Balbus

By Marriott Edgar

I'll tell you the story of Balbus,

You know, him as builded a wall;

I'll tell you the reason he built it,

And the place where it happened an' all.

This 'ere Balbus, though only a Tackler,

Were the most enterprising of men;

He'd heard Chicken Farms were lucrative,

So he went out and purchased a hen.

'Twere a White Wyandot he called Mabel,

At laying she turned out a peach,

And her eggs being all double-yoked ones

He reckoned they'd fetch twopence each.

When he took them along to the market

And found that the eggs that sold best

Were them as came over from China

He were vexed, but in no ways depressed.

For Balbus, though only a Tackler,

In business were far from a dunce,

So he packed Mabel up in a basket

And started for China at once.

When he got there he took a small holding,

And selecting the sunniest part,

He lifted the lid of the basket

And said "Come on, lass… make a start!"

The 'en needed no second biddin',

She sat down and started to lay;

She'd been saving up all the way over

And laid sixteen eggs, straight away.

When the Chinamen heard what had happened

Their cheeks went the colour of mud,

They said it were sheer mass production

As had to be nipped in the bud.

They formed themselves in a committee

And tried to arrive at some course

Whereby they could limit the output

Without doing harm to the source.

At the finish they came to t' conclusion

That the easiest road they could take

Were to fill the 'en's nest up wi' scrap-iron

So as fast as she laid eggs they'd break.

When Balbus went out the next morning

To fetch the eggs Mabel had laid

He found nowt but shells and albumen

He were hipped, but in no ways dismayed.

For Balbus, though only a Tackler,

He'd a brain that were fertile and quick

He bought all the scrap-iron in t' district

To stop them repeating the trick.

But next day, to his great consternation

He were met with another reverse,

For instead of old iron they'd used clinker

And the eggs looked the same, or worse.

'Twere a bit of a set-back for Balbus,

But he wasn't downhearted at all,

And when t' Chinamen came round next evening

They found he were building a wall.

"That won't keep us out of your 'en 'ouse"

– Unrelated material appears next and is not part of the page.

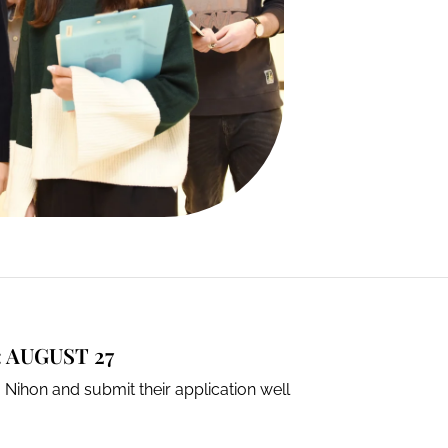
 AUGUST 27
 Nihon and submit their application well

Said one, with a smug kind of grin;

It's not for that purpose," said Balbus,

"When it's done, it will keep you lot in."

The Chinamen all burst out laffing,

They thowt as he'd gone proper daft

But Balbus got on wi' his building

And said "He laffed last who last laffed."

Day by day Balbus stuck to his building,

And his efforts he never did cease

Till he'd builded the Great Wall of China

So as Mabel could lay eggs in peace.